Only the lines with the string "expérimenté" are needed; return each of them from the entries below.
=== Begin Enclosure ===
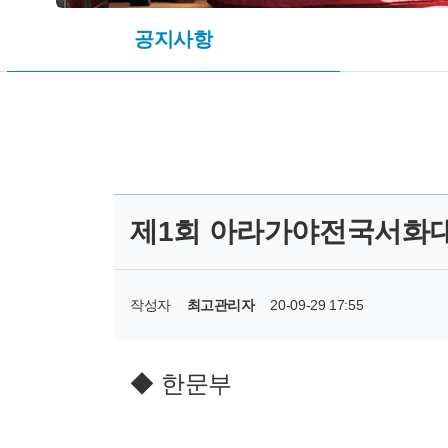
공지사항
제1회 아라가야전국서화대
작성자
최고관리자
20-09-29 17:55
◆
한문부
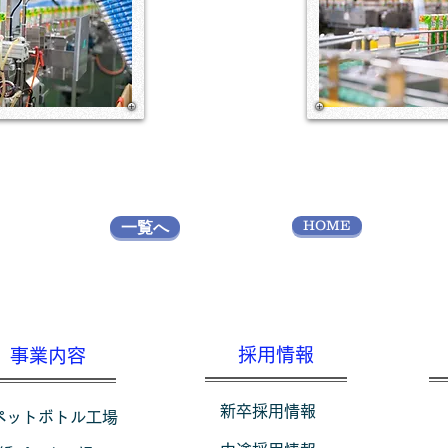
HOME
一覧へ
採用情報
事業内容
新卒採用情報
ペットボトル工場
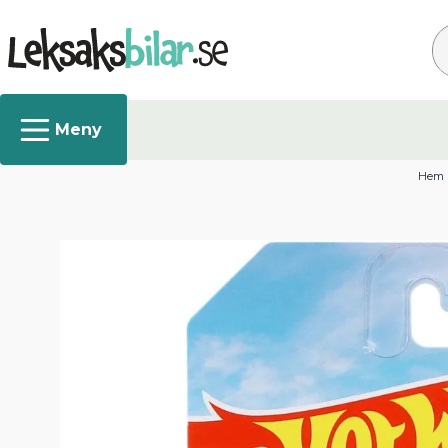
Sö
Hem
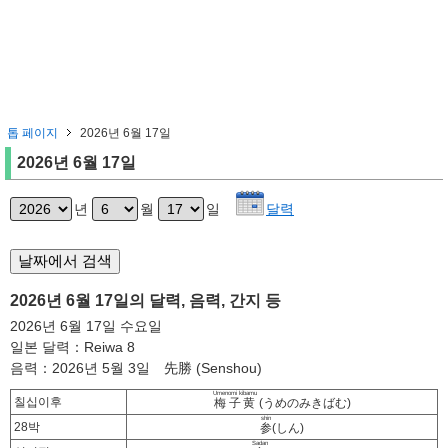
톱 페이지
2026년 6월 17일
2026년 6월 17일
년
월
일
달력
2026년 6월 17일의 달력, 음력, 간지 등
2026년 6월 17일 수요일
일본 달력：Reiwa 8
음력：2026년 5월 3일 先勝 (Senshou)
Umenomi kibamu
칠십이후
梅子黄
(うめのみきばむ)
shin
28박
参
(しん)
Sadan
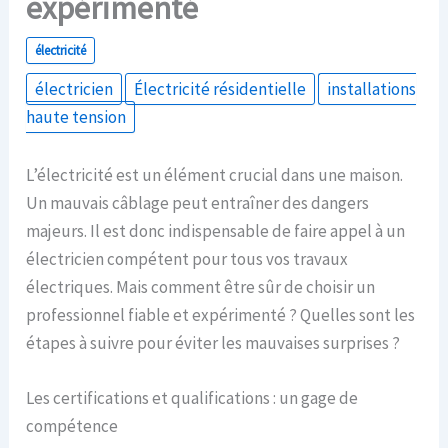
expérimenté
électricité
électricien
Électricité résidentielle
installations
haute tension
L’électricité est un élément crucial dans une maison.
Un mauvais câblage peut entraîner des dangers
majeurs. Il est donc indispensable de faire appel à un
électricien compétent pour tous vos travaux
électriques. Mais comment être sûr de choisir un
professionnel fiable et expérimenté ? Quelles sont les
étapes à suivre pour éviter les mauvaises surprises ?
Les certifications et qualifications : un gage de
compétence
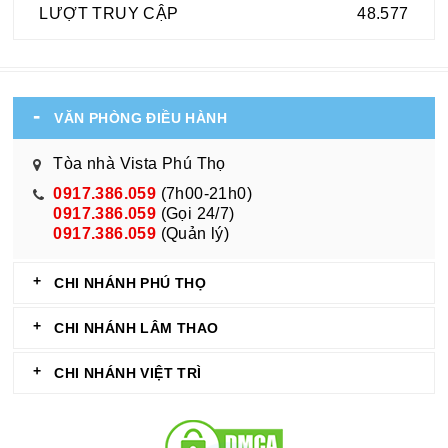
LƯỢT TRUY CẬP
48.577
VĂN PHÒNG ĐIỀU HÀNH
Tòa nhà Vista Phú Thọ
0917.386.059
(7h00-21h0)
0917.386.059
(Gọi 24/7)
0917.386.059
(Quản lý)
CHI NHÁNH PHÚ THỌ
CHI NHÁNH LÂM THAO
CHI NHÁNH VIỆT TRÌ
=== End Enclosure ===
◆ **Task solution**:
expérimenté
professionnel fiable et expérimenté ? Quelles sont les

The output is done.